[Dataset entries]
=== Begin Enclosure ===

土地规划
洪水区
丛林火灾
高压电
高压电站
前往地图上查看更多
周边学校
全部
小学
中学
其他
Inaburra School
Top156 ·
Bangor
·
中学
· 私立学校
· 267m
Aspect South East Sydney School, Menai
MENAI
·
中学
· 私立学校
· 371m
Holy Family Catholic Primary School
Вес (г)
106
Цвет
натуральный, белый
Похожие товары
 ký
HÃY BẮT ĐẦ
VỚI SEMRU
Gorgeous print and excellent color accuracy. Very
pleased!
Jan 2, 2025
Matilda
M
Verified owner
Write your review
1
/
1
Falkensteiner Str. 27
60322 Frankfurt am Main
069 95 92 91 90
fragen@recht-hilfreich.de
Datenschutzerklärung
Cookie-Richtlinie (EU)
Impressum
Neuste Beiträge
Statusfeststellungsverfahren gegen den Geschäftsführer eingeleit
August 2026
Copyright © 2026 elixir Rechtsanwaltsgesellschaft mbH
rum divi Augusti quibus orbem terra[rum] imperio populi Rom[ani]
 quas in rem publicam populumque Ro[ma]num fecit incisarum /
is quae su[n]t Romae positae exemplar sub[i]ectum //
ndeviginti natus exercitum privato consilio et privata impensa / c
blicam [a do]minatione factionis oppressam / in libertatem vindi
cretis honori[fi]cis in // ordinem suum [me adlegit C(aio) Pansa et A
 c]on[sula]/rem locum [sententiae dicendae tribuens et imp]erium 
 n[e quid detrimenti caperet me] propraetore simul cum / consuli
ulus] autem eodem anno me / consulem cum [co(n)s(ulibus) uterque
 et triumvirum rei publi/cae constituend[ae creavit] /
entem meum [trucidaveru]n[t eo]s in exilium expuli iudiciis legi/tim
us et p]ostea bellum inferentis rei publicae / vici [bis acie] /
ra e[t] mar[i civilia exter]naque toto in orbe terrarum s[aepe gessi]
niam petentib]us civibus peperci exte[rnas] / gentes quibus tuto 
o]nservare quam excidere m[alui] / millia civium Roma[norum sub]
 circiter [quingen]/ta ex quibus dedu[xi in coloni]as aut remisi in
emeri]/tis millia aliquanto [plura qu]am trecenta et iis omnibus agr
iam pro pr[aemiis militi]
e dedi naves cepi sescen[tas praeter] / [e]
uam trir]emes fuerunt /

=== End Enclosure ===

● **TASK DIRECTIONS**: The records above are to be duplicated word for word.

● **EXERCISE ANSWER**:
土地规划
洪水区
丛林火灾
高压电
高压电站
前往地图上查看更多
周边学校
全部
小学
中学
其他
Inaburra School
Top156 ·
Bangor
·
中学
· 私立学校
· 267m
Aspect South East Sydney School, Menai
MENAI
·
中学
· 私立学校
· 371m
Holy Family Catholic Primary School
Вес (г)
106
Цвет
натуральный, белый
Похожие товары
 ký
HÃY BẮT ĐẦ
VỚI SEMRU
Gorgeous print and excellent color accuracy. Very
pleased!
Jan 2, 2025
Matilda
M
Verified owner
Write your review
1
/
1
Falkensteiner Str. 27
60322 Frankfurt am Main
069 95 92 91 90
fragen@recht-hilfreich.de
Datenschutzerklärung
Cookie-Richtlinie (EU)
Impressum
Neuste Beiträge
Statusfeststellungsverfahren gegen den Geschäftsführer eingeleit
August 2026
Copyright © 2026 elixir Rechtsanwaltsgesellschaft mbH
rum divi Augusti quibus orbem terra[rum] imperio populi Rom[ani]
 quas in rem publicam populumque Ro[ma]num fecit incisarum /
is quae su[n]t Romae positae exemplar sub[i]ectum //
ndeviginti natus exercitum privato consilio et privata impensa / c
blicam [a do]minatione factionis oppressam / in libertatem vindi
cretis honori[fi]cis in // ordinem suum [me adlegit C(aio) Pansa et A
 c]on[sula]/rem locum [sententiae dicendae tribuens et imp]erium 
 n[e quid detrimenti caperet me] propraetore simul cum / consuli
ulus] autem eodem anno me / consulem cum [co(n)s(ulibus) uterque
 et triumvirum rei publi/cae constituend[ae creavit] /
entem meum [trucidaveru]n[t eo]s in exilium expuli iudiciis legi/tim
us et p]ostea bellum inferentis rei publicae / vici [bis acie] /
ra e[t] mar[i civilia exter]naque toto in orbe terrarum s[aepe gessi]
niam petentib]us civibus peperci exte[rnas] / gentes quibus tuto 
o]nservare quam excidere m[alui] / millia civium Roma[norum sub]
 circiter [quingen]/ta ex quibus dedu[xi in coloni]as aut remisi in
emeri]/tis millia aliquanto [plura qu]am trecenta et iis omnibus agr
iam pro pr[aemiis militi]
e dedi naves cepi sescen[tas praeter] / [e]
uam trir]emes fuerunt /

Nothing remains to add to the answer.